Text by Philip Stejskal Architecture
This home in Perth, Western Australia, underwent a series of additions and alterations by Philip Stejskal Architecture. The project arose from a particular set of pre-existing conditions.
- The orientation of the site is diagonal in respect of a northerly aspect. As such, the requirement to manage solar ingress is made slightly less straight forward.
- The clients have a quantity of recycled bricks, salvaged with their own labour. Not enough to build an entire floor, but a requirement to incorporate somewhere.
- The block enjoys city views exist at high level.
- Privacy issues exist from overlooking neighbours to the NorthWest.
- He is an extrovert. She is an introvert.
The result is an addition that is separated from the existing cottage by a ‘brick link’ that creates pause between the two built elements — both spatial and chronological — and allows us to tailor to the quantity of available salvaged bricks.
The addition consists of a timber-framed block (cost constraints) which is heavily carved into from its northern point, going west, creating a deep reveal that protects glazing from the summer sun.

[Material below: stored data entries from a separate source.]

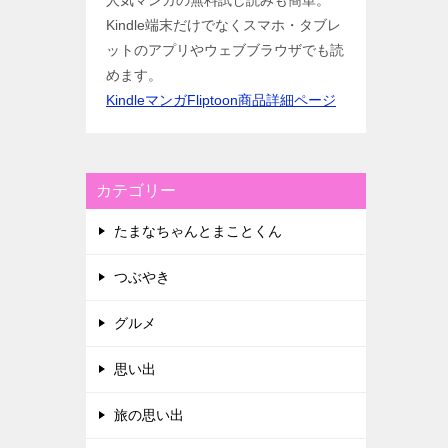
人気マンガの無料試し読みも簡単。
Kindle端末だけでなくスマホ・タブレ
ットのアプリやウェブブラウザでも読
めます。
KindleマンガFliptoon商品詳細ページ
カテゴリー
たまなちゃんとまことくん
つぶやき
グルメ
思い出
旅の思い出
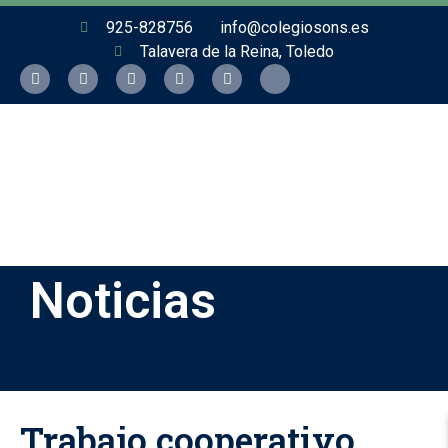
925-828756
info@colegiosons.es
Talavera de la Reina, Toledo
Noticias
Trabajo cooperativo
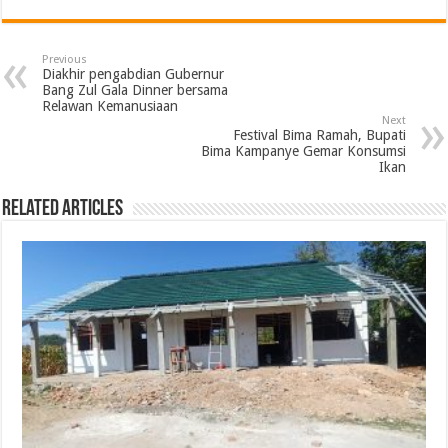
Previous
Diakhir pengabdian Gubernur
Bang Zul Gala Dinner bersama
Relawan Kemanusiaan
Next
Festival Bima Ramah, Bupati
Bima Kampanye Gemar Konsumsi
Ikan
Related Articles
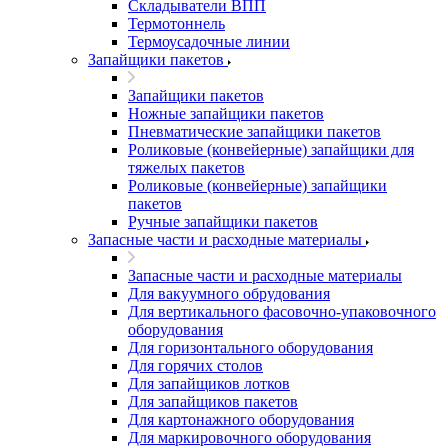
Складыватели ВПП
Термотоннель
Термоусадочные линии
Запайщики пакетов
Запайщики пакетов
Ножные запайщики пакетов
Пневматические запайщики пакетов
Роликовые (конвейерные) запайщики для
тяжелых пакетов
Роликовые (конвейерные) запайщики
пакетов
Ручные запайщики пакетов
Запасные части и расходные материалы
Запасные части и расходные материалы
Для вакуумного обрудования
Для вертикального фасовочно-упаковочного
оборудования
Для горизонтального оборудования
Для горячих столов
Для запайщиков лотков
Для запайщиков пакетов
Для картонажного оборудования
Для маркировочного оборудования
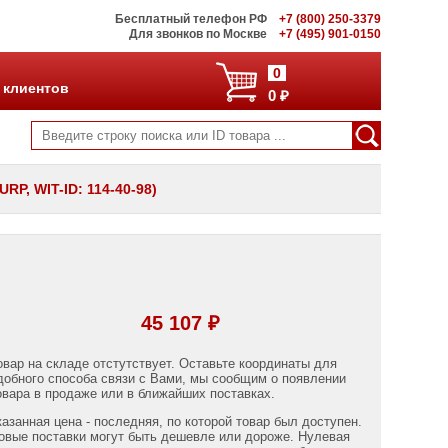
Бесплатный телефон РФ
+7 (800) 250-3379
Для звонков по Москве
+7 (495) 901-0150
0
 клиентов
0 ₽
P, WIT-ID: 114-40-98)
45 107 ₽
овар на складе отстутствует. Оставьте координаты для
добного способа связи с Вами, мы сообщим о появлении
овара в продаже или в ближайших поставках.
казанная цена - последняя, по которой товар был доступен.
овые поставки могут быть дешевле или дороже. Нулевая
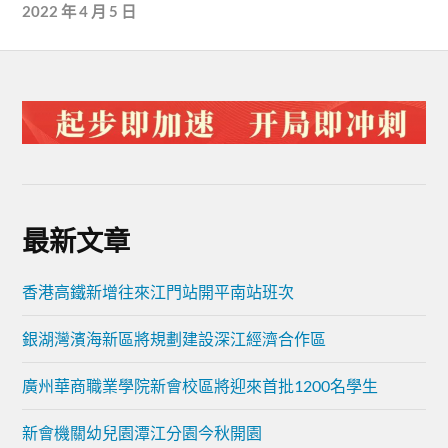
2022 年 4 月 5 日
最新文章
香港高鐵新增往來江門站開平南站班次
銀湖灣濱海新區將規劃建設深江經濟合作區
廣州華商職業學院新會校區將迎來首批1200名學生
新會機關幼兒園潭江分園今秋開園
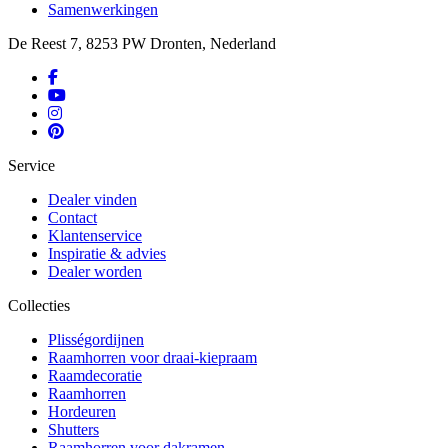
Samenwerkingen
De Reest 7, 8253 PW Dronten, Nederland
Service
Dealer vinden
Contact
Klantenservice
Inspiratie & advies
Dealer worden
Collecties
Plisségordijnen
Raamhorren voor draai-kiepraam
Raamdecoratie
Raamhorren
Hordeuren
Shutters
Raamhorren voor dakramen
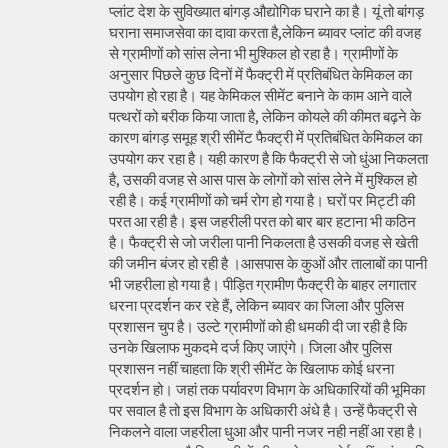
प्लांट देश के सुविख्यात बांगड़ औद्योगिक घराने का है। यूं तो बांगड़
घराना समाजसेवा का दावा करता है,लेकिन ब्यावर प्लांट की वजह
से ग्रामीणों को सांस लेना भी मुश्किल हो रहा है। ग्रामीणों के
अनुसार पिछले कुछ दिनों में फैक्ट्री में प्रतिबंधित केमिकल का
उपयोग हो रहा है। यह केमिकल सीमेंट बनाने के काम आने वाले
पत्थरों को बरीक किया जाता है, लेकिन कोयले की कीमत बढ़ने के
कारण बांगड़ समूह श्री सीमेंट फैक्ट्री में प्रतिबंधित केमिकल का
उपयोग कर रहा है। यही कारण है कि फैक्ट्री से जो धुंआ निकलता
है, उसकी वजह से आस पास के लोगों को सांस लेने में मुश्किल हो
रही है। कई ग्रामीणों को चर्म रोग हो गया है। घरों पर मिट्टी की
परत आ रही है। इस जहरीली परत को बार बार हटाना भी कठिन
है। फैक्ट्री से जो जरीला पानी निकलता है उसकी वजह से खेती
की जमीन बंजर हो रही है ।आसपास के कुओं और तालाबों का पानी
भी जहरीला हो गया है। पीड़ित ग्रामीण फैक्ट्री के बाहर लगातार
धरना प्रदर्शन कर रहे हैं, लेकिन ब्यावर का जिला और पुलिस
प्रशासन चुप है। उल्टे ग्रामीणों को ही धमकी दी जा रही है कि
उनके खिलाफ मुकदमे दर्ज किए जाएंगे। जिला और पुलिस
प्रशासन नहीं चाहता कि श्री सीमेंट के खिलाफ कोई धरना
प्रदर्शन हो। जहां तक पर्यावरण विभाग के अधिकारियों की भूमिका
पर सवाल है तो इस विभाग के अधिकारी अंधे है। उन्हें फैक्ट्री से
निकलने वाला जहरीला धुआ और पानी नजर नही नहीं आ रहा है।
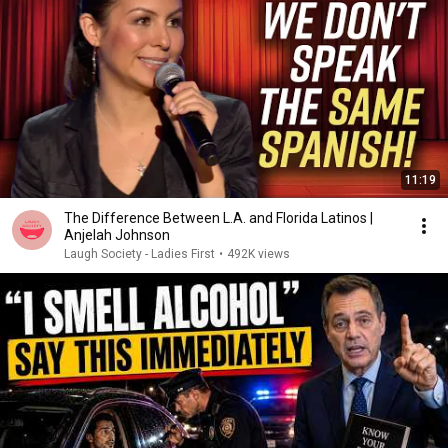
11:19
The Difference Between L.A. and Florida Latinos |
Anjelah Johnson
Laugh Society - Ladies First
•
492K views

The timber skeleton that remains along these edges is fitted with fins and battens to act as sun and privacy control. Vegetation will be allowed to engulf this structure over time – connecting the garden and roof terrace.
The roof terrace is positioned and curtailed in response to overlooking restrictions, yet manages to achieve an optimal orientation nonetheless, toward the Central Business District. An airy and light-filled extension with a focus on the verdant garden and borrowed vegetation further afield.